**Exercise description**
Please give the number of lines in the material below that contain "Facebook", and provide nothing besides that number.

**The records**
====================
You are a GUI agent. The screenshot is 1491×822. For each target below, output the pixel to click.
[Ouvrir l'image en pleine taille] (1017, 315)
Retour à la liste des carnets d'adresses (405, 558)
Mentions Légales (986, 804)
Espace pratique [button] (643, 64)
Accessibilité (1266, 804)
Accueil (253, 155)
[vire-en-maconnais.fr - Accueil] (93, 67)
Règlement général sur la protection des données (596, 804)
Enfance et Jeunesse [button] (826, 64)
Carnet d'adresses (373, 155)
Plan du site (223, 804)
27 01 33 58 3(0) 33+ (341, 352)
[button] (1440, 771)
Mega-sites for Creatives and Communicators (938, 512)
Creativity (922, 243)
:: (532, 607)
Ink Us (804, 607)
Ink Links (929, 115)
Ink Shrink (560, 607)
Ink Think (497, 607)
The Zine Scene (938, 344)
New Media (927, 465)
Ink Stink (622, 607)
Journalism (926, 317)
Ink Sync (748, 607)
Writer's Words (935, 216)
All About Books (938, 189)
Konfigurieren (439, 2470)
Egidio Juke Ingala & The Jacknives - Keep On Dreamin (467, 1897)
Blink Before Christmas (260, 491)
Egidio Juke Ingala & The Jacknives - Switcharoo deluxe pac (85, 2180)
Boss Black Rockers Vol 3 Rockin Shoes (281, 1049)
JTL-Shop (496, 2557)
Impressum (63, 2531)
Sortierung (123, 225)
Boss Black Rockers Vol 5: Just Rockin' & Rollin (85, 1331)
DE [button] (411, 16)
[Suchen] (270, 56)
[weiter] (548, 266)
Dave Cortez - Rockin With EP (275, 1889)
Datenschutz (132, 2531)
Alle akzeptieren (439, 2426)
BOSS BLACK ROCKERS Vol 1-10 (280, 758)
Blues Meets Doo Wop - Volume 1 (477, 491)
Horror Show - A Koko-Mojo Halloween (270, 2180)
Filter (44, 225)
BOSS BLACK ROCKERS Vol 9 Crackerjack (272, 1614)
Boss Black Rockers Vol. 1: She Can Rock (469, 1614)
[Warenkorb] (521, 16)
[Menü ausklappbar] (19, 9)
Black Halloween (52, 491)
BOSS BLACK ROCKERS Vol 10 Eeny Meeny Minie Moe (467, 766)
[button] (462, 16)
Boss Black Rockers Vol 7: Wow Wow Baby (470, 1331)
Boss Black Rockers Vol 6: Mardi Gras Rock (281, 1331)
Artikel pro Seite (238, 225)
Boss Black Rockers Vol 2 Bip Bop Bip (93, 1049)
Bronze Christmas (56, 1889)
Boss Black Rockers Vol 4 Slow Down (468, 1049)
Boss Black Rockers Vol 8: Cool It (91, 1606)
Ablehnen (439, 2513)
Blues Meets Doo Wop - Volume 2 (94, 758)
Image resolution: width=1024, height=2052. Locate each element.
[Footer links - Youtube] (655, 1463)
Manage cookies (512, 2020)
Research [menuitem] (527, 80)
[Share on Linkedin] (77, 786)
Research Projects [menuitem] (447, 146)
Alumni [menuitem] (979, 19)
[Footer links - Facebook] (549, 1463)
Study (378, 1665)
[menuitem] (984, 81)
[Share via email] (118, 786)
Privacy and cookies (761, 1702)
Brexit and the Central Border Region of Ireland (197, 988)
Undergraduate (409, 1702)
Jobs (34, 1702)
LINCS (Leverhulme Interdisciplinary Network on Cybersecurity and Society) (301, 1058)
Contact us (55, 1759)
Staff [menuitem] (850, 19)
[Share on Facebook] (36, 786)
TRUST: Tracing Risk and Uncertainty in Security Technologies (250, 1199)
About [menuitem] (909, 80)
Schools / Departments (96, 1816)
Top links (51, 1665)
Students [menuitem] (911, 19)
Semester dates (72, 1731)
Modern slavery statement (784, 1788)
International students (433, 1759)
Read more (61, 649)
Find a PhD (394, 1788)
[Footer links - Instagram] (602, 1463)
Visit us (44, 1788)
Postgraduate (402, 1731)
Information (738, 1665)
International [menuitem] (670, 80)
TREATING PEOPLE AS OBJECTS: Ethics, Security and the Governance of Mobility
====================
**Answer**
2